Le roi est aussi le chef suprême des Forces armées. Il
préside à ce titre le Conseil supérieur de sécurité, instance de concertation
sur les stratégies de sécurité intérieure et extérieure du pays, et de gestion
des situations de crise. Il préside le Conseil supérieur du pouvoir judiciaire
b. Les
attributions du Roi en état d’exception : Article 59 de la Constitution
On désigne par « état d'exception » la situation dans
laquelle se trouve un État qui, en présence d'un péril grave, ne peut assurer
sa sauvegarde qu'en méconnaissant les règles légales qui régissent normalement
son activité. L'organisation de l'État, en période normale, est conçue de
manière à réaliser un équilibre entre les exigences du pouvoir et celles de la
liberté ; elle ne convient plus lorsqu'il s'agit de faire face à un danger
exceptionnel et que le besoin d'efficacité et de rapidité passe au premier
plan.
Conditions du fond
Il s’agit des conditions qui doivent être réunies pour
pouvoir proclamer l’état d’exception. La Constitution marocaine de 2011 exige
l’existence de l’une des deux conditions suivantes :
La menace de
l’intégrité du territoire national : il s’agit notamment des cas des
menaces sécuritaire voire militaire graves comme un attentat terroriste grave
ou une guerre par exemple.
La production des événements qui entravent le fonctionnement
régulier des institutions constitutionnelles : il s’agit ici des évènement
sociopolitiques qui pourraient entraver le fonctionnement des institutions
constitutionnelles marocaines ( Le Gouvernement, le Parlement, les tribunaux,
les partis politiques…) comme les manifestations, la grève ou les conflits
entre les institutions politiques comme le cas en 1965.
Conditions de forme
Avant de proclamer l’état d’exception par dahir, le Roi doit
d’abord consulter le Chef du Gouvernement, le président de la Chambre des
Représentant, le président de la Chambre des Conseillers, ainsi que le
Président de la Cour Constitutionnelle, puis adresser un message à la nation.

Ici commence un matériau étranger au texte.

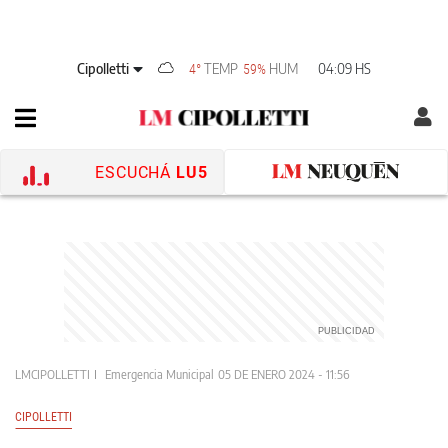
Cipolletti
TEMP
HUM
04:09 HS
4°
59%
ESCUCHÁ
LU5
LMCIPOLLETTI
Emergencia Municipal
05 DE ENERO 2024 - 11:56
CIPOLLETTI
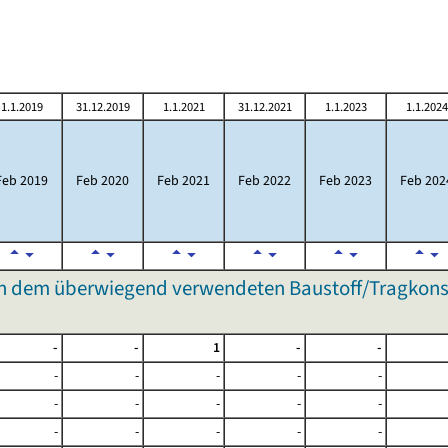
1.1.2019
31.12.2019
1.1.2021
31.12.2021
1.1.2023
1.1.2024
Feb 2019
Feb 2020
Feb 2021
Feb 2022
Feb 2023
Feb 202
 dem überwiegend verwendeten Baustoff/Tragkonst
-
-
1
-
-
-
-
-
-
-
-
-
-
-
-
-
-
-
-
-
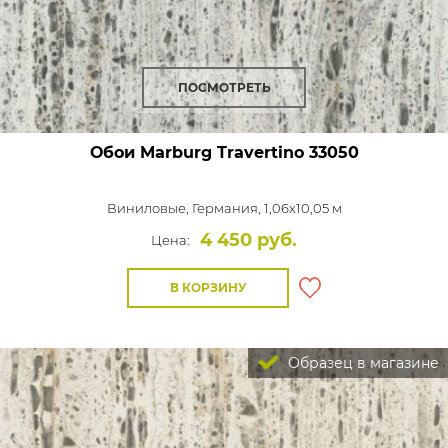
ПОСМОТРЕТЬ
Обои Marburg Travertino
33050
Виниловые,
Германия, 1,06x10,05 м
4 450 руб.
Цена:
В КОРЗИНУ
Образец в магазине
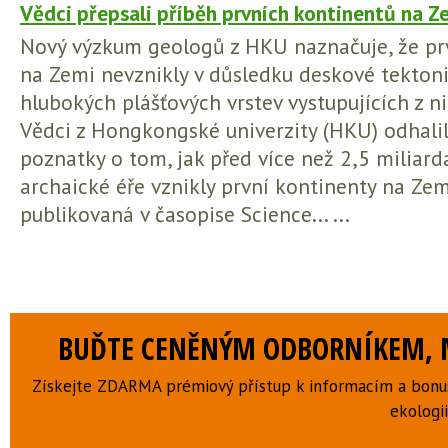
Vědci přepsali příběh prvních kontinentů na Z
Nový výzkum geologů z HKU naznačuje, že pr
na Zemi nevznikly v důsledku deskové tektonik
hlubokých plášťových vrstev vystupujících z ni
Vědci z Hongkongské univerzity (HKU) odhalil
poznatky o tom, jak před více než 2,5 miliard
archaické éře vznikly první kontinenty na Zemi.
publikovaná v časopise Science... ...
BUĎTE CENĚNÝM ODBORNÍKEM, M
Získejte ZDARMA prémiový přístup k informacím a bonus
ekologii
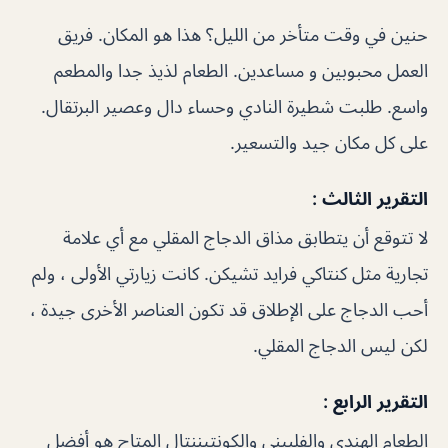
حنين في وقت متأخر من الليل؟ هذا هو المكان. فريق
العمل محبوبين و مساعدين. الطعام لذيذ جدا والمطعم
واسع. طلبت شطيرة النادي وحساء دال وعصير البرتقال.
على كل مكان جيد والتسعير.
التقرير الثالث :
لا تتوقع أن يتطابق مذاق الدجاج المقلي مع أي علامة
تجارية مثل كنتاكي فرايد تشيكن. كانت زيارتي الأولى ، ولم
أحب الدجاج على الإطلاق قد تكون العناصر الأخرى جيدة ،
لكن ليس الدجاج المقلي.
التقرير الرابع :
الطعام الهندي والفلبيني والكونتيننتال المتاح هو أفضل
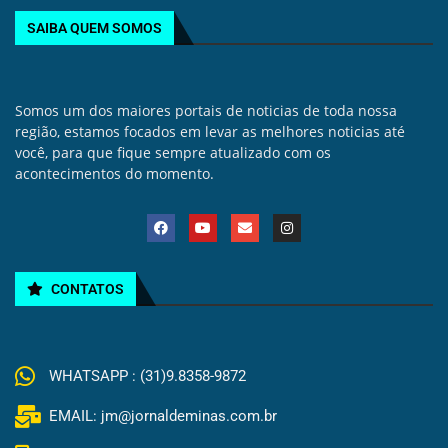
SAIBA QUEM SOMOS
Somos um dos maiores portais de noticias de toda nossa
região, estamos focados em levar as melhores noticias até
você, para que fique sempre atualizado com os
acontecimentos do momento.
CONTATOS
WHATSAPP : (31)9.8358-9872
EMAIL: jm@jornaldeminas.com.br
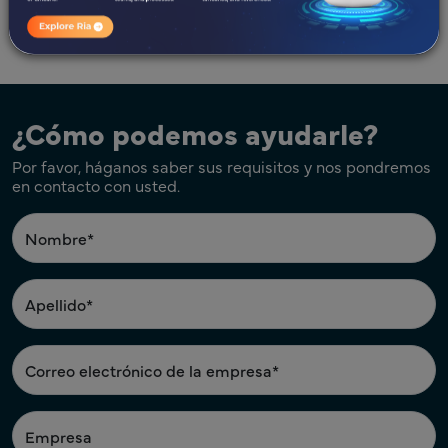
Haga clic aquí para conocer nuestros servicios
510(k).
¿Cómo podemos ayudarle?
Por favor, háganos saber sus requisitos y nos pondremos
en contacto con usted.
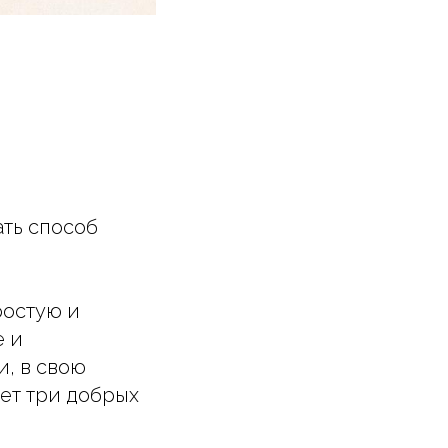
ать способ
ростую и
е и
, в свою
ает три добрых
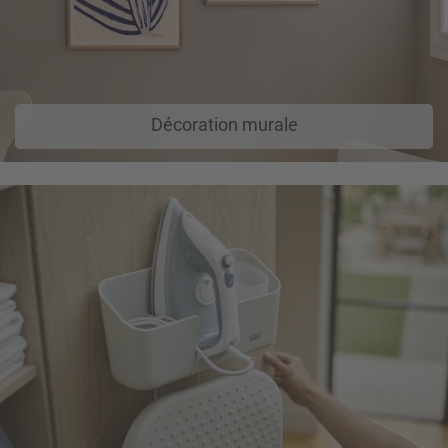
Décoration murale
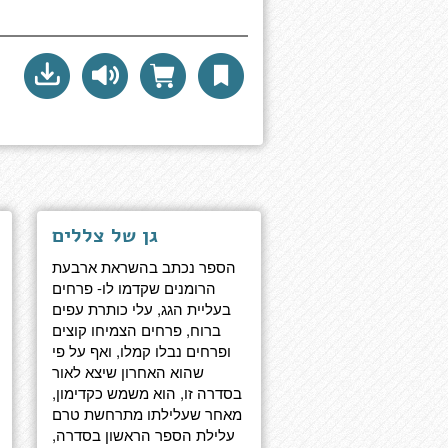
גן של צללים
הספר נכתב בהשראת ארבעת
הרומנים שקדמו לו- פרחים
בעליית הגג, עלי כותרת עפים
ברוח, פרחים הצמיחו קוצים
ופרחים נבלו קמלו, ואף על פי
שהוא האחרון שיצא לאור
בסדרה זו, הוא משמש כקדימון,
מאחר שעלילתו מתרחשת טרם
עלילת הספר הראשון בסדרה,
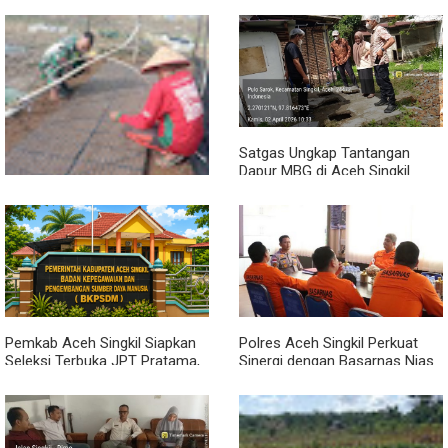
Sambil Ngopi, Plh. Pasiter
Lewat Komsos, Babinsa
Kodim 0118/Subulussalam
Rundeng Pantau Stok dan
Beri Motivasi Pemuda Calon
Harga Pupuk
Peserta Seleksi Komcad
Satgas Ungkap Tantangan
Dapur MBG di Aceh Singkil
Penuhi Standar Higiene
Dari Bibit Jadi Harapan,
Babinsa Dampingi Warga
Kembangkan Semangka
Pemkab Aceh Singkil Siapkan
Polres Aceh Singkil Perkuat
Seleksi Terbuka JPT Pratama,
Sinergi dengan Basarnas Nias
BKPSDM: Diawali Evaluasi
Kinerja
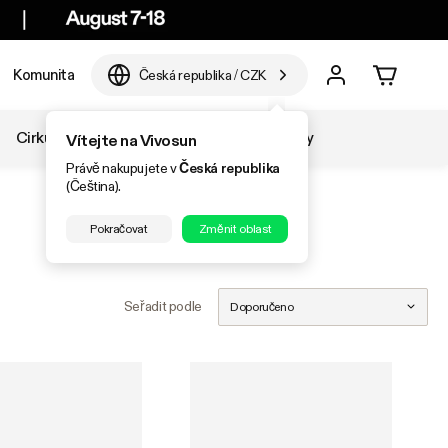
Komunita
Česká republika
/
CZK
Cirkulace
Teplota a vlhkost
Doplňky
Vítejte na Vivosun
Právě nakupujete v
Česká republika
(Čeština).
Pokračovat
Změnit oblast
Seřadit podle
Doporučeno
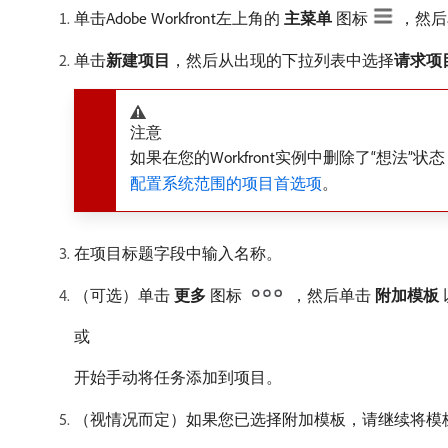
单击Adobe Workfront左上角的​
主菜单
​图标
，然后
单击​
新建项目
，然后从出现的下拉列表中选择​
请求项
注意
如果在您的Workfront实例中删除了“想
配置系统范围的项目首选项
。
在项目标题字段中输入名称。
（可选）单击​
更多
​图标
，然后单击​
附加模板
或
开始手动将任务添加到项目。
（视情况而定）如果您已选择附加模板，请继续将模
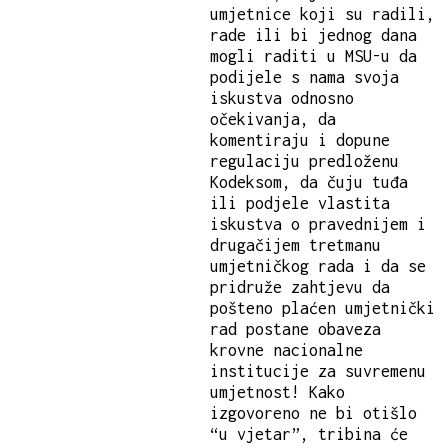
umjetnice koji su radili,
rade ili bi jednog dana
mogli raditi u MSU-u da
podijele s nama svoja
iskustva odnosno
očekivanja, da
komentiraju i dopune
regulaciju predloženu
Kodeksom, da čuju tuđa
ili podjele vlastita
iskustva o pravednijem i
drugačijem tretmanu
umjetničkog rada i da se
pridruže zahtjevu da
pošteno plaćen umjetnički
rad postane obaveza
krovne nacionalne
institucije za suvremenu
umjetnost! Kako
izgovoreno ne bi otišlo
“u vjetar”, tribina će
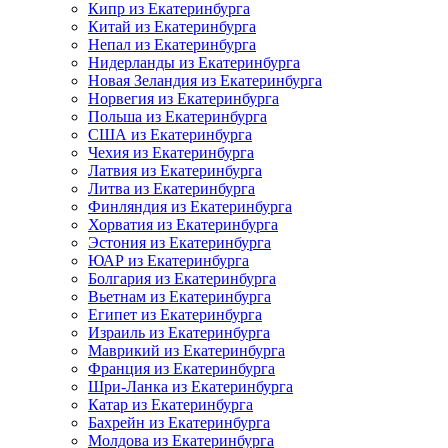
Кипр из Екатеринбурга
Китай из Екатеринбурга
Непал из Екатеринбурга
Нидерланды из Екатеринбурга
Новая Зеландия из Екатеринбурга
Норвегия из Екатеринбурга
Польша из Екатеринбурга
США из Екатеринбурга
Чехия из Екатеринбурга
Латвия из Екатеринбурга
Литва из Екатеринбурга
Финляндия из Екатеринбурга
Хорватия из Екатеринбурга
Эстония из Екатеринбурга
ЮАР из Екатеринбурга
Болгария из Екатеринбурга
Вьетнам из Екатеринбурга
Египет из Екатеринбурга
Израиль из Екатеринбурга
Маврикий из Екатеринбурга
Франция из Екатеринбурга
Шри-Ланка из Екатеринбурга
Катар из Екатеринбурга
Бахрейн из Екатеринбурга
Молдова из Екатеринбурга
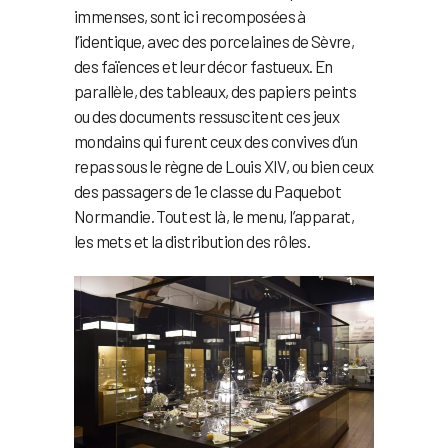
immenses, sont ici recomposées à
l’identique, avec des porcelaines de Sèvre,
des faïences et leur décor fastueux. En
parallèle, des tableaux, des papiers peints
ou des documents ressuscitent ces jeux
mondains qui furent ceux des convives d’un
repas sous le règne de Louis XIV, ou bien ceux
des passagers de 1e classe du Paquebot
Normandie. Tout est là, le menu, l’apparat,
les mets et la distribution des rôles.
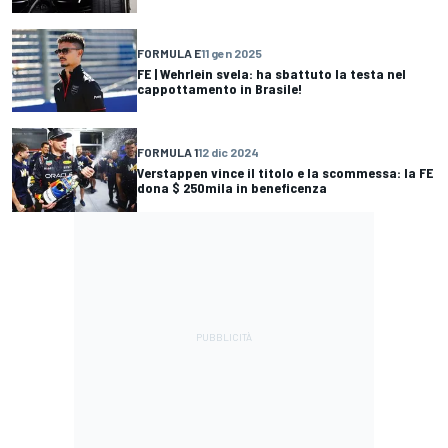
FORMULA E
11 gen 2025
FE | Wehrlein svela: ha sbattuto la testa nel
cappottamento in Brasile!
FORMULA 1
12 dic 2024
Verstappen vince il titolo e la scommessa: la FE
dona $ 250mila in beneficenza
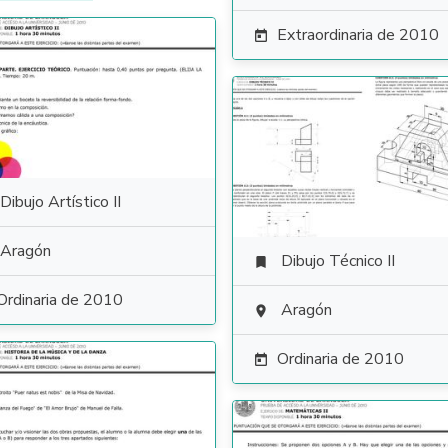
Extraordinaria de 2010

Dibujo Artístico II
Aragón
Dibujo Técnico II

Ordinaria de 2010
Aragón

Ordinaria de 2010

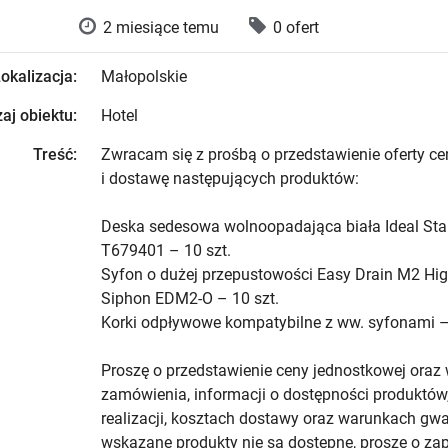
2 miesiące temu
0 ofert
okalizacja:
Małopolskie
aj obiektu:
Hotel
Treść:
Zwracam się z prośbą o przedstawienie oferty c
i dostawę następujących produktów:
Deska sedesowa wolnoopadająca biała Ideal St
T679401 – 10 szt.
Syfon o dużej przepustowości Easy Drain M2 Hi
Siphon EDM2-O – 10 szt.
Korki odpływowe kompatybilne z ww. syfonami – 
Proszę o przedstawienie ceny jednostkowej oraz 
zamówienia, informacji o dostępności produktów,
realizacji, kosztach dostawy oraz warunkach gwar
wskazane produkty nie są dostępne, proszę o z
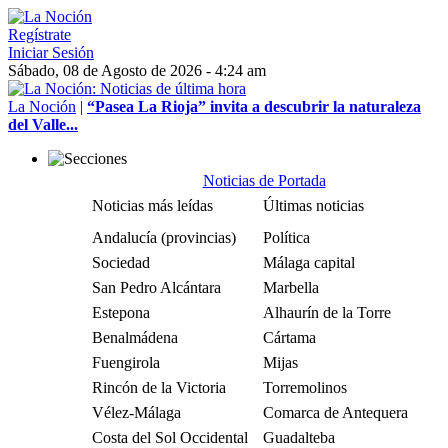
Regístrate
Iniciar Sesión
Sábado, 08 de Agosto de 2026 - 4:24 am
La Noción
|
“Pasea La Rioja” invita a descubrir la naturaleza
del Valle...
Noticias de Portada
Noticias más leídas
Últimas noticias
Andalucía (provincias)
Política
Sociedad
Málaga capital
San Pedro Alcántara
Marbella
Estepona
Alhaurín de la Torre
Benalmádena
Cártama
Fuengirola
Mijas
Rincón de la Victoria
Torremolinos
Vélez-Málaga
Comarca de Antequera
Costa del Sol Occidental
Guadalteba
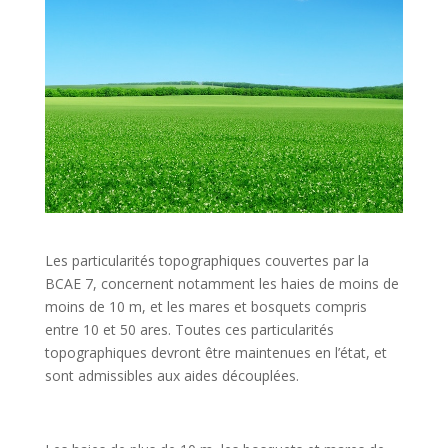
Les particularités topographiques couvertes par la
BCAE 7, concernent notamment les haies de moins de
moins de 10 m, et les mares et bosquets compris
entre 10 et 50 ares. Toutes ces particularités
topographiques devront être maintenues en l’état, et
sont admissibles aux aides découplées.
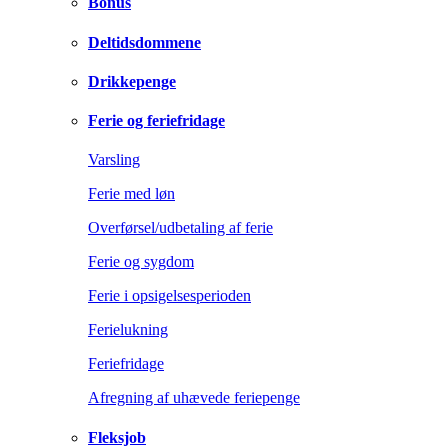
Bonus
Deltidsdommene
Drikkepenge
Ferie og feriefridage
Varsling
Ferie med løn
Overførsel/udbetaling af ferie
Ferie og sygdom
Ferie i opsigelsesperioden
Ferielukning
Feriefridage
Afregning af uhævede feriepenge
Fleksjob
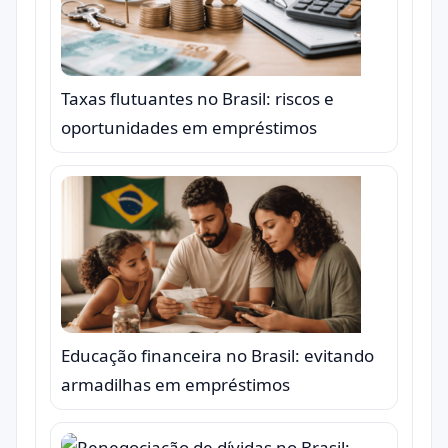
Taxas flutuantes no Brasil: riscos e
oportunidades em empréstimos
Educação financeira no Brasil: evitando
armadilhas em empréstimos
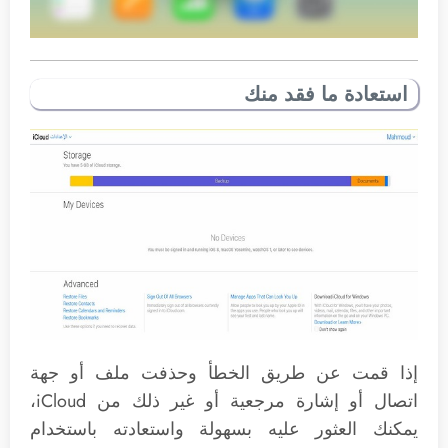
استعادة ما فقد منك
إذا قمت عن طريق الخطأ وحذفت ملف أو جهة
اتصال أو إشارة مرجعية أو غير ذلك من iCloud،
يمكنك العثور عليه بسهولة واستعادته باستخدام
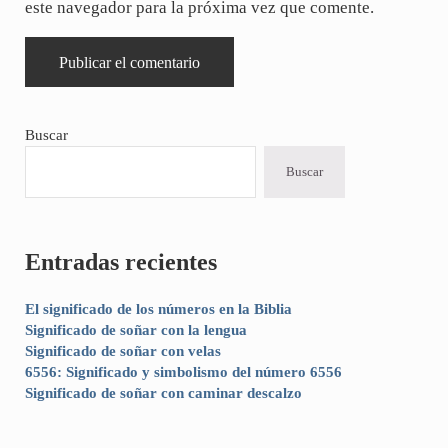
este navegador para la próxima vez que comente.
Sidebar
Buscar
Buscar
Entradas recientes
El significado de los números en la Biblia
Significado de soñar con la lengua
Significado de soñar con velas
6556: Significado y simbolismo del número 6556
Significado de soñar con caminar descalzo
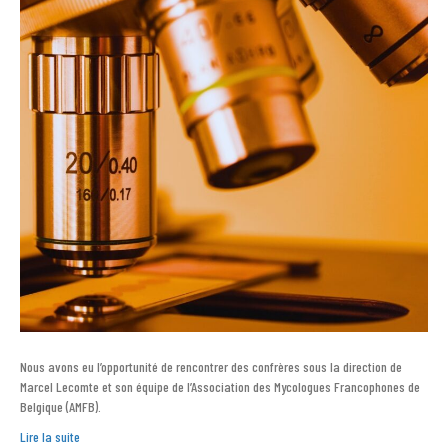
Nous avons eu l’opportunité de rencontrer des confrères sous la direction de
Marcel Lecomte et son équipe de l’Association des Mycologues Francophones de
Belgique (AMFB).
Lire la suite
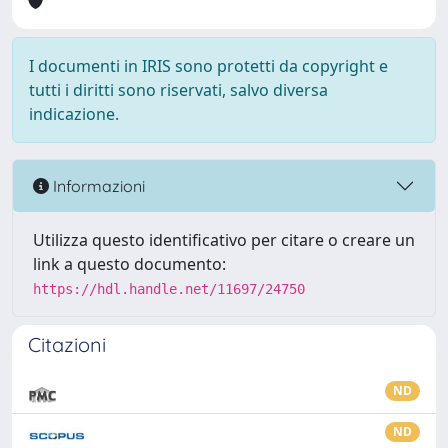
I documenti in IRIS sono protetti da copyright e
tutti i diritti sono riservati, salvo diversa
indicazione.
Informazioni
Utilizza questo identificativo per citare o creare un
link a questo documento:
https://hdl.handle.net/11697/24750
Citazioni
ND
ND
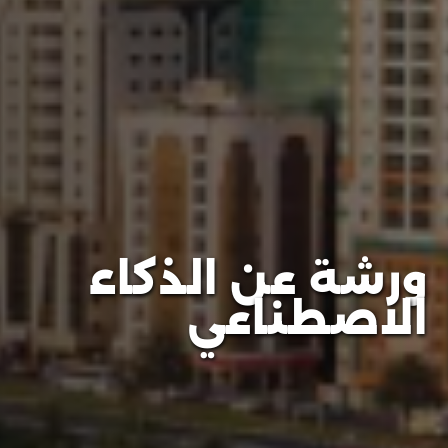
ورشة عن الذكاء
الاصطناعي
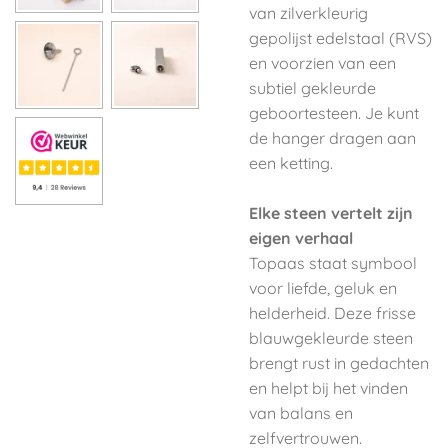
van zilver­kleurig
gepolijst edelstaal (RVS)
en voorzien van een
subtiel gekleurde
geboortesteen. Je kunt
de hanger dragen aan
een ketting.
Elke steen vertelt zijn
eigen verhaal
Topaas staat symbool
voor liefde, geluk en
helderheid. Deze frisse
blauwgekleurde steen
brengt rust in gedachten
en helpt bij het vinden
van balans en
zelfvertrouwen.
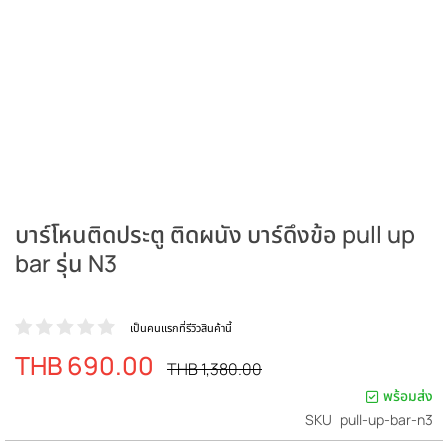
บาร์โหนติดประตู ติดผนัง บาร์ดึงข้อ pull up
bar รุ่น N3
เป็นคนแรกที่รีวิวสินค้านี้
THB 690.00
ราคา
ราคา
THB 1,380.00
ปรกติ
พิเศษ
พร้อมส่ง
SKU
pull-up-bar-n3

Pendant l’état d’exception, le Roi est habilité à prendre
les mesures qu’imposent la défense de l’intégrité territoriale et le retour,
dans un moindre délai, au fonctionnement normal des institutions
constitutionnelles.
Le Parlement ne peut être dissous pendant l’exercice des
pouvoirs exceptionnels (une nouveauté de Constituions de2011). Les libertés et
droits fondamentaux prévus par Constitution demeurent garantis.
Enfin, il est mis fin à l’état d’exception dans les mêmes
formes que sa proclamation, dès que les conditions qui l’ont justifié
n’existent plus.
2. Le
Gouvernement
Le gouvernement exerce le pouvoir exécutif. Sous l’autorité
du Chef du Gouvernement, le gouvernement met en œuvre son programme
gouvernemental, assure l’exécution des lois, dispose de l’administration et
supervise l’action des entreprises et établissements publics.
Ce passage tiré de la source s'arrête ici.